## WHAT YOU ARE ASKED TO DO
With all images omitted, write out the records word for word.
** Opening RECORDED DATA block **
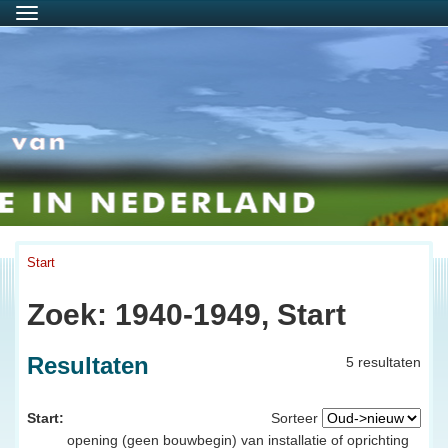
Menu
Start
Zoek: 1940-1949, Start
Resultaten
5 resultaten
Start:
Sorteer
opening (geen bouwbegin) van installatie of oprichting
** Closing RECORDED DATA block **
## COMPLETED EXERCISE
Menu
Start
Zoek: 1940-1949, Start
Resultaten
5 resultaten
Start:
Sorteer
opening (geen bouwbegin) van installatie of oprichting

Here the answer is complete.